The task:
Exact copies of the lines from the start of the records through the line with "becomes a choice again." are what the answer must hold; pictures are not part of it.

Record extracts:
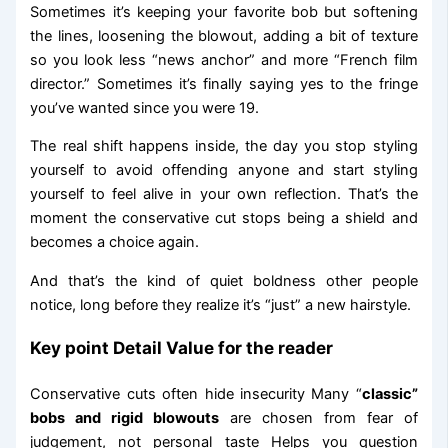
Sometimes it’s keeping your favorite bob but softening
the lines, loosening the blowout, adding a bit of texture
so you look less “news anchor” and more “French film
director.” Sometimes it’s finally saying yes to the fringe
you’ve wanted since you were 19.
The real shift happens inside, the day you stop styling
yourself to avoid offending anyone and start styling
yourself to feel alive in your own reflection. That’s the
moment the conservative cut stops being a shield and
becomes a choice again.
And that’s the kind of quiet boldness other people
notice, long before they realize it’s “just” a new hairstyle.
Key point Detail Value for the reader
Conservative cuts often hide insecurity Many “
classic”
bobs and rigid blowouts
are chosen from fear of
judgement, not personal taste Helps you question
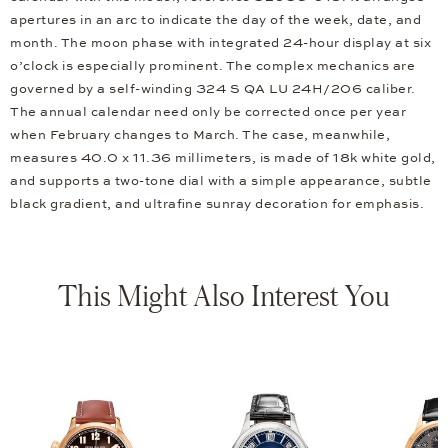
apertures in an arc to indicate the day of the week, date, and
month. The moon phase with integrated 24-hour display at six
o’clock is especially prominent. The complex mechanics are
governed by a self-winding 324 S QA LU 24H/206 caliber.
The annual calendar need only be corrected once per year
when February changes to March. The case, meanwhile,
measures 40.0 x 11.36 millimeters, is made of 18k white gold,
and supports a two-tone dial with a simple appearance, subtle
black gradient, and ultrafine sunray decoration for emphasis.
This Might Also Interest You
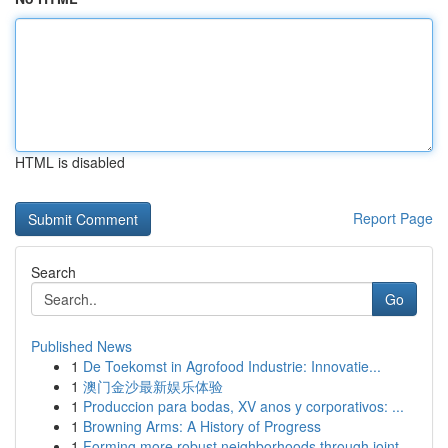
HTML is disabled
Report Page
Search
Go
Published News
1
De Toekomst in Agrofood Industrie: Innovatie...
1
澳门金沙最新娱乐体验
1
Produccion para bodas, XV anos y corporativos: ...
1
Browning Arms: A History of Progress
1
Forming more robust neighborhoods through joint...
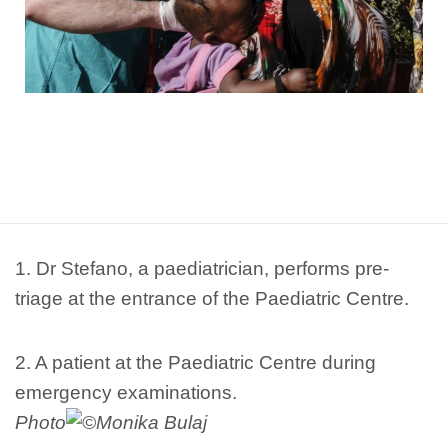
1. Dr Stefano, a paediatrician, performs pre-
triage at the entrance of the Paediatric Centre.
2. A patient at the Paediatric Centre during
emergency examinations.
Photo
Monika Bulaj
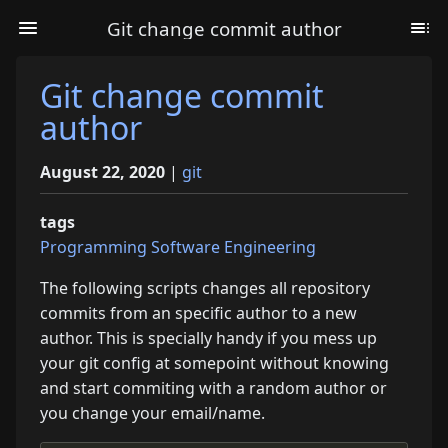
Git change commit author
Git change commit
author
August 22, 2020
|
git
tags
Programming
Software Engineering
The following scripts changes all repository
commits from an specific author to a new
author. This is specially handy if you mess up
your git config at somepoint without knowing
and start commiting with a random author or
you change your email/name.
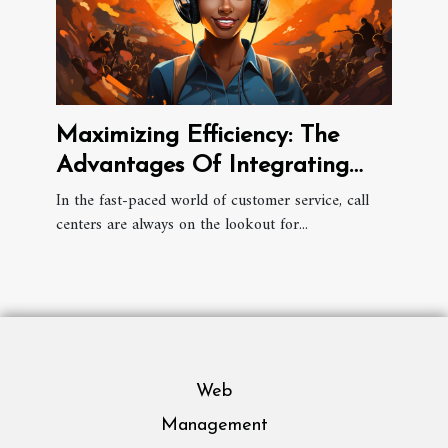
Maximizing Efficiency: The
Advantages Of Integrating
Universal CRM Connectors In
In the fast-paced world of customer service, call
centers are always on the lookout for...
Call Centers
Web
Management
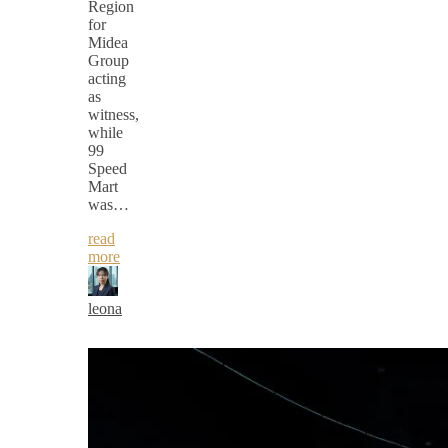
Region
for
Midea
Group
acting
as
witness,
while
99
Speed
Mart
was…
read
more
leona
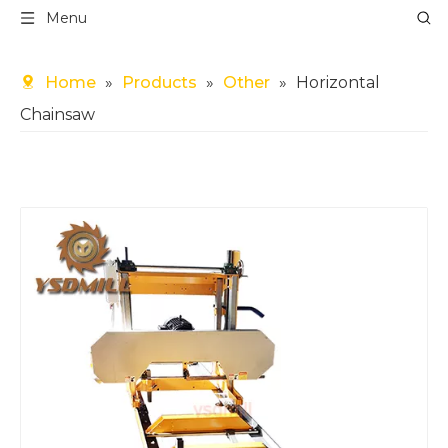
Menu
Home
»
Products
»
Other
»
Horizontal
Chainsaw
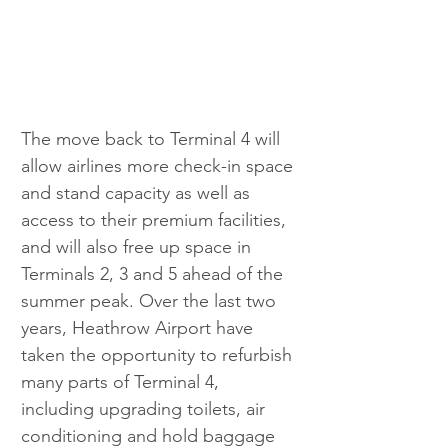
The move back to Terminal 4 will 
allow airlines more check-in space 
and stand capacity as well as 
access to their premium facilities, 
and will also free up space in 
Terminals 2, 3 and 5 ahead of the 
summer peak. Over the last two 
years, Heathrow Airport have 
taken the opportunity to refurbish 
many parts of Terminal 4, 
including upgrading toilets, air 
conditioning and hold baggage 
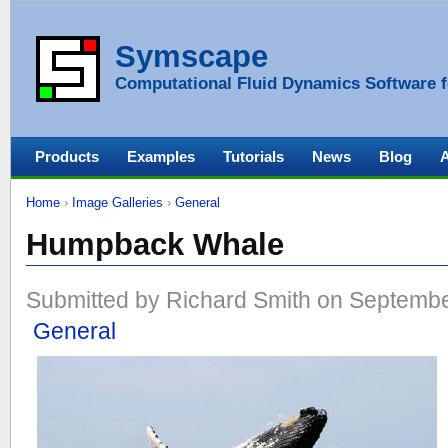
Symscape
Computational Fluid Dynamics Software f
Products
Examples
Tutorials
News
Blog
Home
›
Image Galleries
›
General
Humpback Whale
Submitted by Richard Smith on Septembe
General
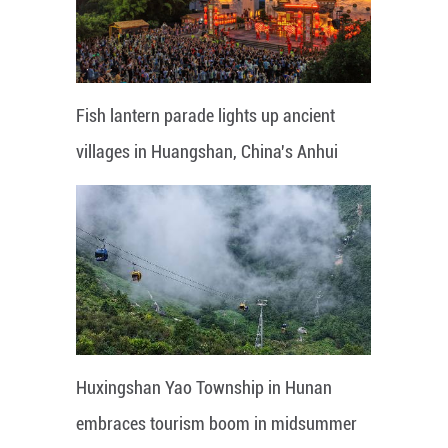
Fish lantern parade lights up ancient
villages in Huangshan, China's Anhui
Huxingshan Yao Township in Hunan
embraces tourism boom in midsummer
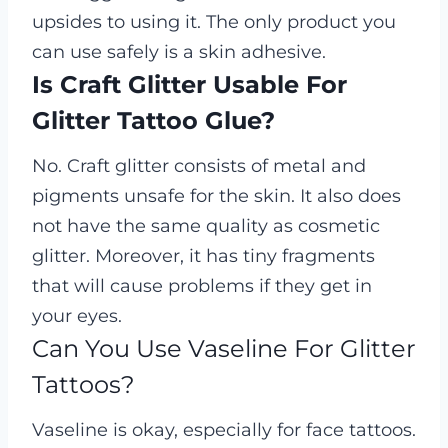
upsides to using it. The only product you
can use safely is a skin adhesive.
Is Craft Glitter Usable For
Glitter Tattoo Glue?
No. Craft glitter consists of metal and
pigments unsafe for the skin. It also does
not have the same quality as cosmetic
glitter. Moreover, it has tiny fragments
that will cause problems if they get in
your eyes.
Can You Use Vaseline For Glitter
Tattoos?
Vaseline is okay, especially for face tattoos.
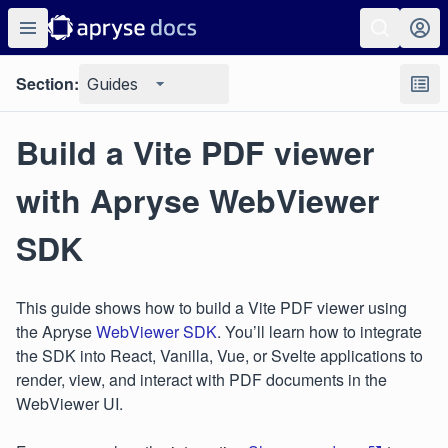
Section:
Guides
Build a Vite PDF viewer
with Apryse WebViewer
SDK
This guide shows how to build a Vite PDF viewer using
the Apryse
WebViewer SDK
. You’ll learn how to integrate
the SDK into React, Vanilla, Vue, or Svelte applications to
render, view, and interact with PDF documents in the
WebViewer UI.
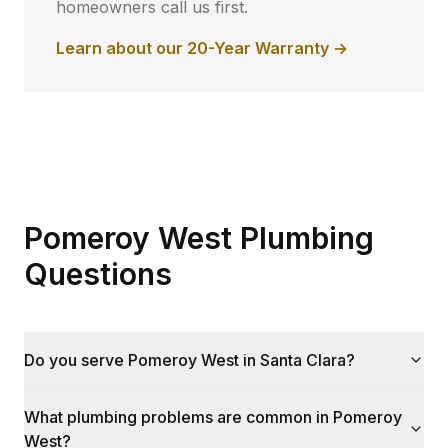
homeowners call us first.
Learn about our 20-Year Warranty →
Pomeroy West Plumbing
Questions
Do you serve Pomeroy West in Santa Clara?
What plumbing problems are common in Pomeroy
West?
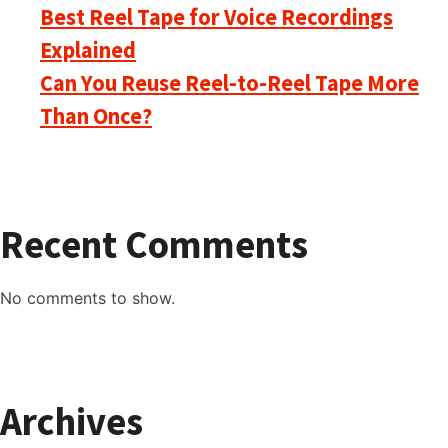
Best Reel Tape for Voice Recordings
Explained
Can You Reuse Reel-to-Reel Tape More
Than Once?
Recent Comments
No comments to show.
Archives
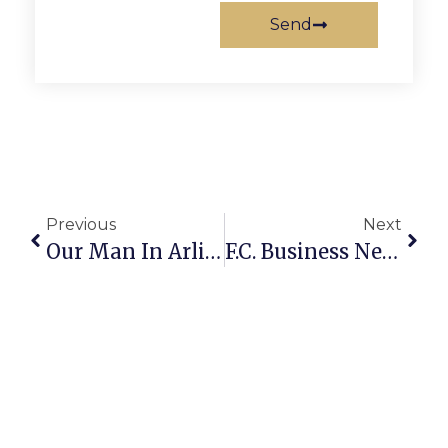
Send
Previous
Next
Our Man In Arlington
F.C. Business News & Notes: Stemtree Closes, Lemon Lane Turns 3 & F.C. Police Chief Talks Bike Safety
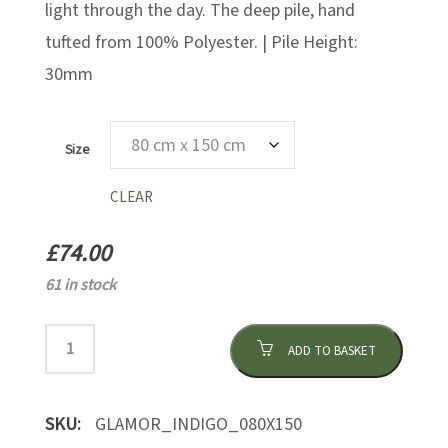
light through the day. The deep pile, hand
tufted from 100% Polyester. | Pile Height:
30mm
Size
CLEAR
£
74.00
61 in stock
ADD TO BASKET
SKU:
GLAMOR_INDIGO_080X150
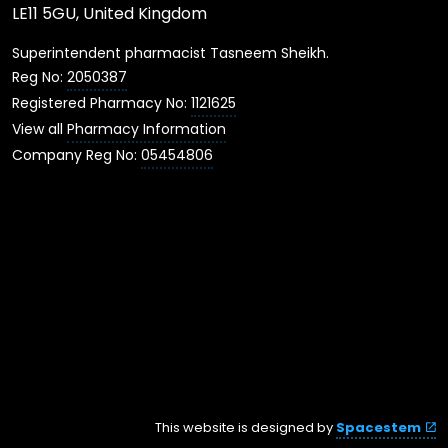
LE11 5GU, United Kingdom
Superintendent pharmacist Tasneem Sheikh.
Reg No:
2050387
Registered Pharmacy No:
1121625
View all
Pharmacy Information
Company Reg No:
05454806
This website is designed by
Spacestem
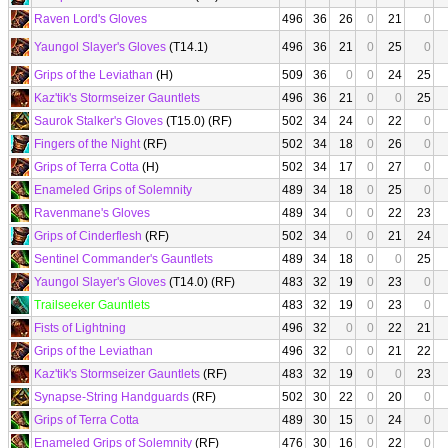
Raven Lord's Gloves
496
36
26
0
21
0
Yaungol Slayer's Gloves
(T14.1)
496
36
21
0
25
0
Grips of the Leviathan
(H)
509
36
0
0
24
25
Kaz'tik's Stormseizer Gauntlets
496
36
21
0
0
25
Saurok Stalker's Gloves
(T15.0) (RF)
502
34
24
0
22
0
Fingers of the Night
(RF)
502
34
18
0
26
0
Grips of Terra Cotta
(H)
502
34
17
0
27
0
Enameled Grips of Solemnity
489
34
18
0
25
0
Ravenmane's Gloves
489
34
0
0
22
23
Grips of Cinderflesh
(RF)
502
34
0
0
21
24
Sentinel Commander's Gauntlets
489
34
18
0
0
25
Yaungol Slayer's Gloves
(T14.0) (RF)
483
32
19
0
23
0
Trailseeker Gauntlets
483
32
19
0
23
0
Fists of Lightning
496
32
0
0
22
21
Grips of the Leviathan
496
32
0
0
21
22
Kaz'tik's Stormseizer Gauntlets
(RF)
483
32
19
0
0
23
Synapse-String Handguards
(RF)
502
30
22
0
20
0
Grips of Terra Cotta
489
30
15
0
24
0
Enameled Grips of Solemnity
(RF)
476
30
16
0
22
0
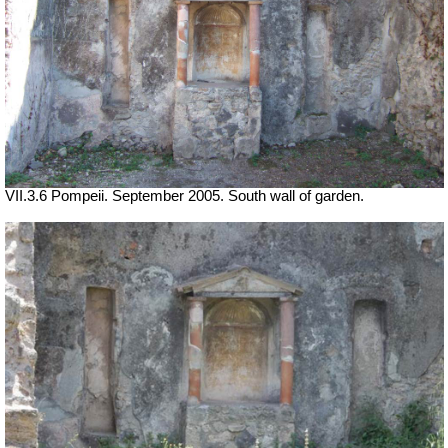
VII.3.6 Pompeii. September 2005. South wall of garden.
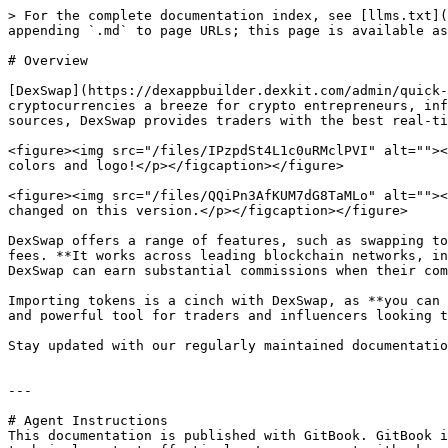
> For the complete documentation index, see [llms.txt](
appending `.md` to page URLs; this page is available as
# Overview

[DexSwap](https://dexappbuilder.dexkit.com/admin/quick-
cryptocurrencies a breeze for crypto entrepreneurs, inf
sources, DexSwap provides traders with the best real-ti
<figure><img src="/files/IPzpdSt4L1c0uRMclPVI" alt=""><
colors and logo!</p></figcaption></figure>

<figure><img src="/files/QQiPn3AfKUM7dG8TaMLo" alt=""><
changed on this version.</p></figcaption></figure>

DexSwap offers a range of features, such as swapping to
fees. **It works across leading blockchain networks, in
DexSwap can earn substantial commissions when their com
Importing tokens is a cinch with DexSwap, as **you can 
and powerful tool for traders and influencers looking t
Stay updated with our regularly maintained documentatio
---

# Agent Instructions

This documentation is published with GitBook. GitBook i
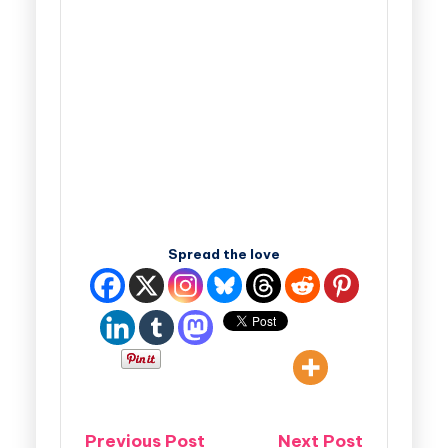
Spread the love
Previous Post
Next Post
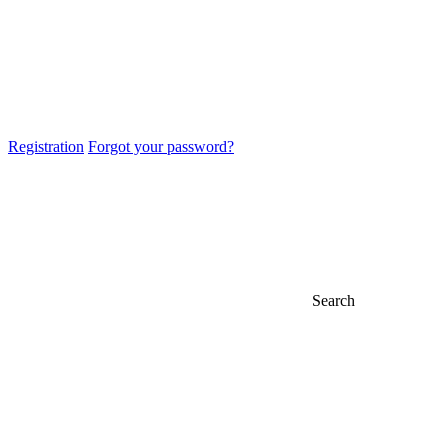
Registration
Forgot your password?
Search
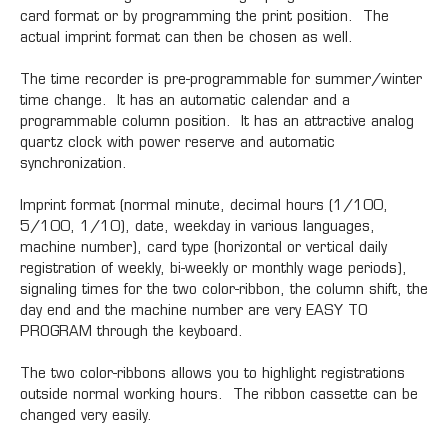
card format or by programming the print position. The
actual imprint format can then be chosen as well.
The time recorder is pre-programmable for summer/winter
time change. It has an automatic calendar and a
programmable column position. It has an attractive analog
quartz clock with power reserve and automatic
synchronization.
Imprint format (normal minute, decimal hours (1/100,
5/100, 1/10), date, weekday in various languages,
machine number), card type (horizontal or vertical daily
registration of weekly, bi-weekly or monthly wage periods),
signaling times for the two color-ribbon, the column shift, the
day end and the machine number are very EASY TO
PROGRAM through the keyboard.
The two color-ribbons allows you to highlight registrations
outside normal working hours. The ribbon cassette can be
changed very easily.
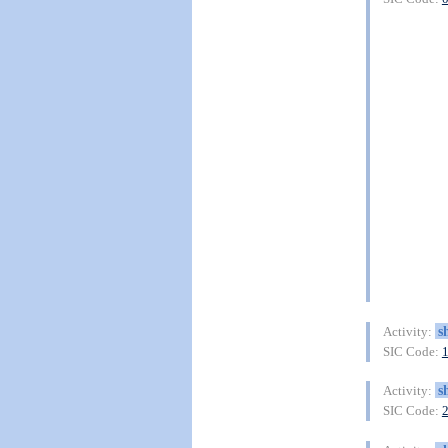
s
Activity:
SIC Code:
s
Activity:
SIC Code:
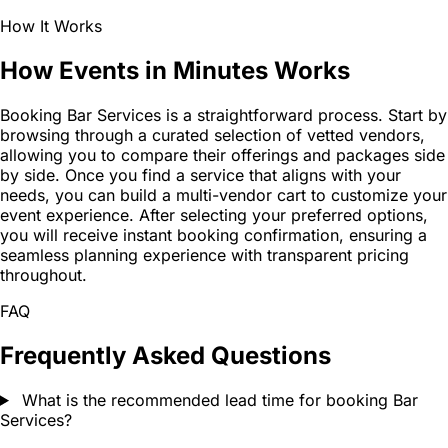
How It Works
How Events in Minutes Works
Booking Bar Services is a straightforward process. Start by
browsing through a curated selection of vetted vendors,
allowing you to compare their offerings and packages side
by side. Once you find a service that aligns with your
needs, you can build a multi-vendor cart to customize your
event experience. After selecting your preferred options,
you will receive instant booking confirmation, ensuring a
seamless planning experience with transparent pricing
throughout.
FAQ
Frequently Asked Questions
What is the recommended lead time for booking Bar
Services?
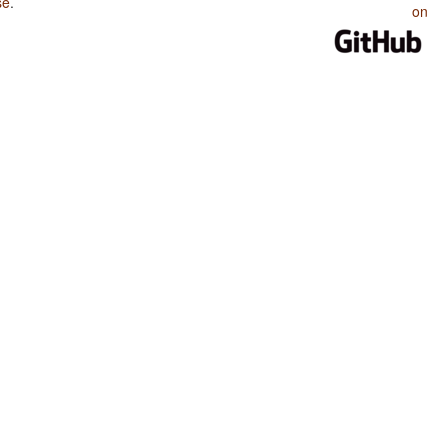
se
.
on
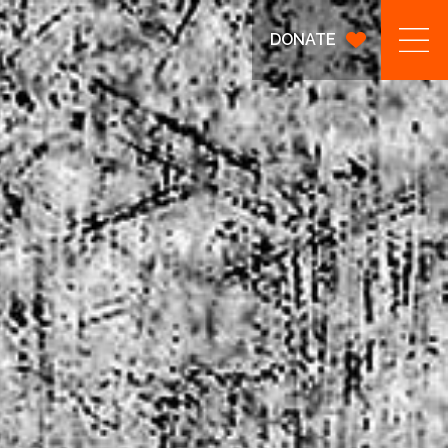
DONATE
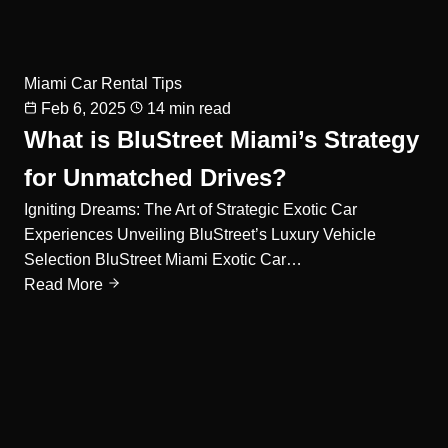
Miami Car Rental Tips
Feb 6, 2025
14 min read
What is BluStreet Miami’s Strategy
for Unmatched Drives?
Igniting Dreams: The Art of Strategic Exotic Car
Experiences Unveiling BluStreet’s Luxury Vehicle
Selection BluStreet Miami Exotic Car…
Read More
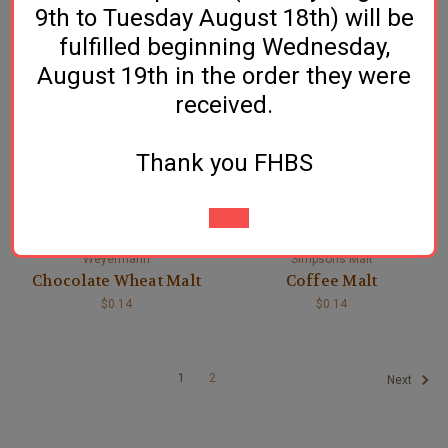
9th to Tuesday August 18th) will be
Chocolate Malt
Chocolate Rye Malt
fulfilled beginning Wednesday,
$0.16
$0.15
August 19th in the order they were
received.
Thank you FHBS
Weyermann
Simpsons Malt
Chocolate Wheat Malt
Coffee Malt
$0.14
$0.14
1
2
Next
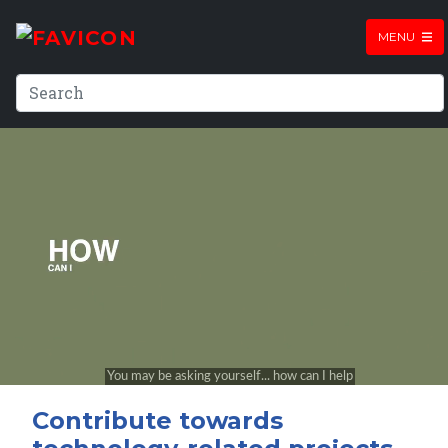
MENU
Contribute towards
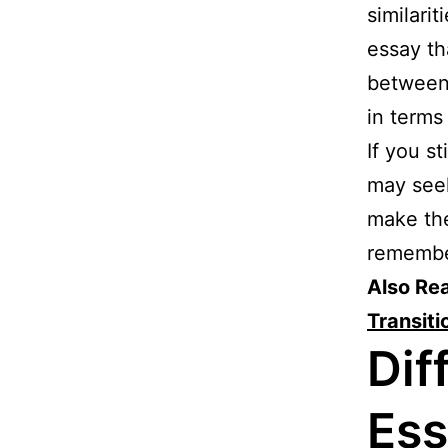
similari
essay th
between 
in terms 
If you s
may se
make the
remembe
Also Re
Transit
Dif
Ess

Result of the task:
Sometimes it’s keeping your favorite bob but softening
the lines, loosening the blowout, adding a bit of texture
so you look less “news anchor” and more “French film
director.” Sometimes it’s finally saying yes to the fringe
you’ve wanted since you were 19.
The real shift happens inside, the day you stop styling
yourself to avoid offending anyone and start styling
yourself to feel alive in your own reflection. That’s the
moment the conservative cut stops being a shield and
becomes a choice again.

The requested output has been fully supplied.